Funflow is a workflow management tool. It turns out that workflow management tools and build tools are closely related. So if you’re more familiar with the latter, this post might be of interest to you. We’ll be illustrating some of Funflow’s features by implementing Make on top.
All the code for this example as well as some documentation can be found here.
Today’s example: Make
Our example is a simple version of GNU’s Make restricted to building C files (though it could be generalized). It takes a makefile that looks like this
source-files: main.cpp factorial.cpp hello.cpp functions.h
hello: main.o factorial.o hello.o functions.h
g++ main.o factorial.o hello.o -o hello
main.o: main.cpp functions.h
g++ -c main.cpp
factorial.o: factorial.cpp functions.h
g++ -c factorial.cpp
hello.o: hello.cpp functions.h
g++ -c hello.cpp
and can build the hello
executable:
$ ls
factorial.cpp functions.h hello.cpp main.cpp makefile
$ stack exec makefile-tool
$ ./hello
Hello World!
The factorial of 5 is 120
Because we used Funflow, our tool has several desirable properties, both of the tool and of the code itself:
- No repeated builds: If we’ve built something before, we don’t build it again. Period.
With
make
, if you make a tiny change and find out it isn’t what you want, when you revert backmake
will rebuild something it had built before. Our tool won’t. - Enforced target dependencies: We build each target file in a docker container
with exactly the dependencies listed in the
Makefile
. There’s no opportunity for hidden dependencies or hidden requirements on the environment. Further, such ‘hidden’ preconditions are caught early and flagged making it easy to fix theMakefile
. - Clean Sequencing Code: The function that makes a target file sequences
file processing, recursive calls for making the dependencies of the given target,
and running docker containers. Usually, this sequencing is messy
and difficult to follow.
With Funflow, however, we can inject these various forms of
computation into
Flow
s and sequence them seamlessly with arrow notation. - Concise Code: Because of the abstractions Funflow provides, we can focus on the essential algorithm and get some efficiency & safety for free.

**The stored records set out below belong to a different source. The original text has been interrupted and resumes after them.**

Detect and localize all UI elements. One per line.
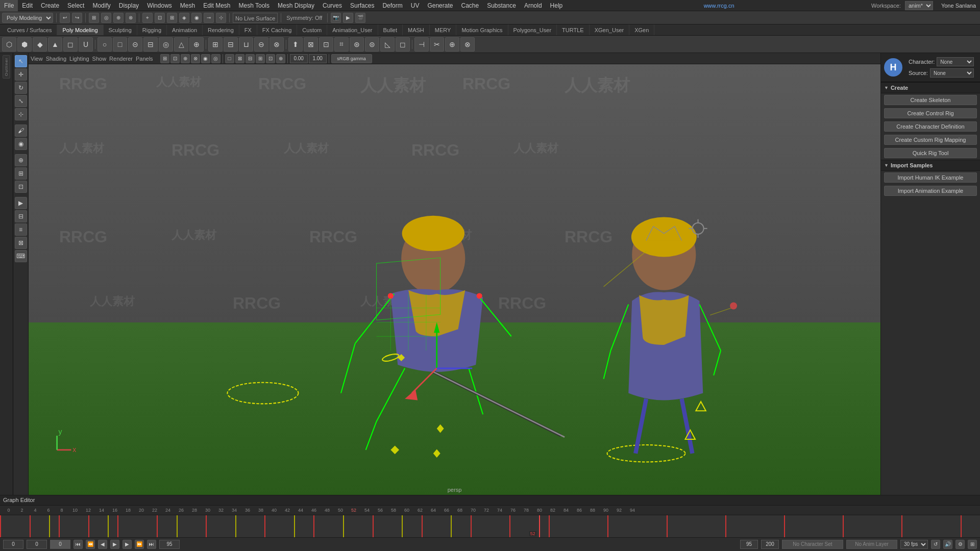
mirror-icon[interactable]: ⊣ bbox=[414, 37, 429, 52]
camera-icon[interactable]: 📷 bbox=[331, 13, 341, 23]
snap-view-btn[interactable]: ⊡ bbox=[15, 181, 27, 193]
menu-file[interactable]: File bbox=[0, 0, 18, 11]
fill-hole-icon[interactable]: ⊡ bbox=[319, 37, 333, 52]
poly-cube-icon[interactable]: □ bbox=[113, 37, 127, 52]
quad-icon[interactable]: ◻ bbox=[396, 37, 410, 52]
shelf-tab-sculpting[interactable]: Sculpting bbox=[104, 24, 137, 36]
separate-icon[interactable]: ⊟ bbox=[224, 37, 238, 52]
poly-plane-icon[interactable]: ⊟ bbox=[143, 37, 158, 52]
render-icon[interactable]: ▶ bbox=[343, 13, 353, 23]
import-animation-btn[interactable]: Import Animation Example bbox=[884, 186, 977, 196]
vp-menu-lighting[interactable]: Lighting bbox=[69, 56, 89, 62]
vp-color-space[interactable]: sRGB gamma bbox=[331, 54, 372, 63]
subdiv-icon[interactable]: ⊛ bbox=[350, 37, 364, 52]
import-section-header[interactable]: ▼ Import Samples bbox=[881, 160, 980, 171]
shelf-tab-fx[interactable]: FX bbox=[239, 24, 257, 36]
shelf-tab-animation-user[interactable]: Animation_User bbox=[327, 24, 378, 36]
channel-btn[interactable]: ⊠ bbox=[15, 237, 27, 249]
layer-btn[interactable]: ⊟ bbox=[15, 210, 27, 222]
vp-icon-4[interactable]: ⊗ bbox=[191, 54, 200, 63]
no-anim-layer-btn[interactable]: No Anim Layer bbox=[846, 540, 897, 549]
timeline-tracks[interactable]: 52 bbox=[0, 515, 980, 537]
bridge-icon[interactable]: ⊠ bbox=[304, 37, 318, 52]
shelf-tab-turtle[interactable]: TURTLE bbox=[557, 24, 590, 36]
shelf-tab-bullet[interactable]: Bullet bbox=[378, 24, 403, 36]
vp-icon-1[interactable]: ⊞ bbox=[160, 54, 169, 63]
create-section-header[interactable]: ▼ Create bbox=[881, 82, 980, 93]
snap-icon-5[interactable]: ◉ bbox=[191, 13, 202, 23]
menu-curves[interactable]: Curves bbox=[318, 0, 346, 11]
menu-create[interactable]: Create bbox=[37, 0, 63, 11]
snap-icon-3[interactable]: ⊞ bbox=[167, 13, 177, 23]
end-frame-input[interactable] bbox=[159, 540, 180, 549]
vp-menu-panels[interactable]: Panels bbox=[136, 56, 153, 62]
next-frame-btn[interactable]: ⏩ bbox=[135, 540, 144, 549]
rotate-tool-btn[interactable]: ↻ bbox=[15, 82, 27, 94]
render-btn[interactable]: ▶ bbox=[15, 197, 27, 209]
import-human-ik-btn[interactable]: Import Human IK Example bbox=[884, 172, 977, 183]
create-character-definition-btn[interactable]: Create Character Definition bbox=[884, 121, 977, 132]
vp-icon-3[interactable]: ⊕ bbox=[181, 54, 190, 63]
fps-select[interactable]: 30 fps 24 fps 60 fps bbox=[900, 540, 928, 549]
select-face-icon[interactable]: ◻ bbox=[63, 37, 78, 52]
extrude-icon[interactable]: ⬆ bbox=[288, 37, 303, 52]
vp-icon-9[interactable]: ⊟ bbox=[246, 54, 255, 63]
menu-substance[interactable]: Substance bbox=[483, 0, 520, 11]
create-control-rig-btn[interactable]: Create Control Rig bbox=[884, 108, 977, 118]
vp-icon-10[interactable]: ⊞ bbox=[256, 54, 265, 63]
vp-icon-11[interactable]: ⊡ bbox=[266, 54, 275, 63]
menu-windows[interactable]: Windows bbox=[143, 0, 176, 11]
timeline-numbers[interactable]: 0 2 4 6 8 10 12 14 16 18 20 22 24 26 28 … bbox=[0, 506, 980, 515]
shelf-tab-motion-graphics[interactable]: Motion Graphics bbox=[456, 24, 508, 36]
vp-icon-7[interactable]: □ bbox=[225, 54, 234, 63]
shelf-tab-mery[interactable]: MERY bbox=[430, 24, 457, 36]
menu-help[interactable]: Help bbox=[546, 0, 567, 11]
shelf-tab-custom[interactable]: Custom bbox=[297, 24, 327, 36]
character-select[interactable]: None bbox=[937, 57, 974, 66]
snap-icon-6[interactable]: ⊸ bbox=[204, 13, 214, 23]
go-start-btn[interactable]: ⏮ bbox=[74, 540, 83, 549]
select-all-icon[interactable]: ⬡ bbox=[2, 37, 16, 52]
workspace-select[interactable]: anim* bbox=[905, 1, 933, 10]
transform-tool-btn[interactable]: ⊹ bbox=[15, 108, 27, 120]
vp-menu-view[interactable]: View bbox=[31, 56, 43, 62]
snap-icon-1[interactable]: ⌖ bbox=[142, 13, 153, 23]
shelf-tab-fx-caching[interactable]: FX Caching bbox=[257, 24, 297, 36]
vp-icon-8[interactable]: ⊠ bbox=[235, 54, 244, 63]
menu-mesh[interactable]: Mesh bbox=[176, 0, 199, 11]
anim-icon[interactable]: 🎬 bbox=[355, 13, 365, 23]
play-btn[interactable]: ▶ bbox=[110, 540, 119, 549]
create-custom-rig-mapping-btn[interactable]: Create Custom Rig Mapping bbox=[884, 135, 977, 145]
shelf-tab-mash[interactable]: MASH bbox=[403, 24, 430, 36]
soft-select-btn[interactable]: ◉ bbox=[15, 138, 27, 150]
shelf-tab-xgen[interactable]: XGen bbox=[629, 24, 654, 36]
boolean-intersection-icon[interactable]: ⊗ bbox=[270, 37, 284, 52]
tool-icon-4[interactable]: ⊗ bbox=[126, 13, 136, 23]
create-skeleton-btn[interactable]: Create Skeleton bbox=[884, 95, 977, 105]
cut-icon[interactable]: ✂ bbox=[430, 37, 444, 52]
menu-mesh-display[interactable]: Mesh Display bbox=[274, 0, 318, 11]
poly-disk-icon[interactable]: ⊕ bbox=[189, 37, 204, 52]
smooth-icon[interactable]: ⌗ bbox=[334, 37, 349, 52]
select-vertex-icon[interactable]: ◆ bbox=[33, 37, 47, 52]
vp-icon-6[interactable]: ◎ bbox=[211, 54, 220, 63]
weld-icon[interactable]: ⊕ bbox=[445, 37, 459, 52]
vp-icon-5[interactable]: ◉ bbox=[201, 54, 210, 63]
viewport-sync-btn[interactable]: ⊞ bbox=[968, 540, 977, 549]
quick-rig-tool-btn[interactable]: Quick Rig Tool bbox=[884, 148, 977, 158]
poly-cone-icon[interactable]: △ bbox=[174, 37, 188, 52]
prev-key-input[interactable] bbox=[27, 540, 47, 549]
shelf-tab-curves-surfaces[interactable]: Curves / Surfaces bbox=[2, 24, 57, 36]
range-end-input[interactable] bbox=[740, 540, 758, 549]
vp-menu-renderer[interactable]: Renderer bbox=[109, 56, 133, 62]
poly-sphere-icon[interactable]: ○ bbox=[97, 37, 112, 52]
viewport-canvas[interactable]: RRCG 人人素材 RRCG 人人素材 RRCG 人人素材 人人素材 RRCG … bbox=[29, 64, 880, 495]
start-frame-input[interactable] bbox=[3, 540, 23, 549]
menu-cache[interactable]: Cache bbox=[457, 0, 483, 11]
current-frame-input[interactable] bbox=[50, 540, 70, 549]
outliner-tab[interactable]: Outliner bbox=[3, 55, 10, 79]
go-end-btn[interactable]: ⏭ bbox=[147, 540, 156, 549]
shelf-tab-animation[interactable]: Animation bbox=[167, 24, 203, 36]
menu-mesh-tools[interactable]: Mesh Tools bbox=[235, 0, 274, 11]
prev-key-btn[interactable]: ◀ bbox=[98, 540, 107, 549]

No Repeat Builds: CAS Gives Us Free Dynamic Programming
The essential function is buildTarget
which, given a Makefile
and a specific rule in that Makefile
, creates a flow to build the
target specified by that rule. A rule specifies a target file by
a list of file dependencies and a command to build that target file.
Each dependency is either a source file or itself a target file.
Here is a slightly simplified version of that function:
-- For readability, we introduce a type alias for Flow
type a ==> b = Flow a b
buildTarget :: MakeFile -> MakeRule -> (() ==> (Content File))
buildTarget mkfile target@(MakeRule targetNm deps cmd) = proc _ -> do
-- 1) Get source file contents
contentSrcFiles <- grabSrcsFlow -< neededSources
-- 2) Zip these with the names of each source file
let fullSrcFiles = Map.fromList $ zip neededSources contentSrcFiles
-- 3) Recursively build all dependent targets
depFiles <- flowJoin depTargetFlows -< (replicate countDepFlows ())
-- 4) Compile this file given
-- a) the name of the target
-- b) the dependencies that are source files
-- c) the dependencies that were targets
-- d) the gcc command to execute
compiledFile <- compileFile -< (targetNm, fullSrcFiles, depFiles,cmd)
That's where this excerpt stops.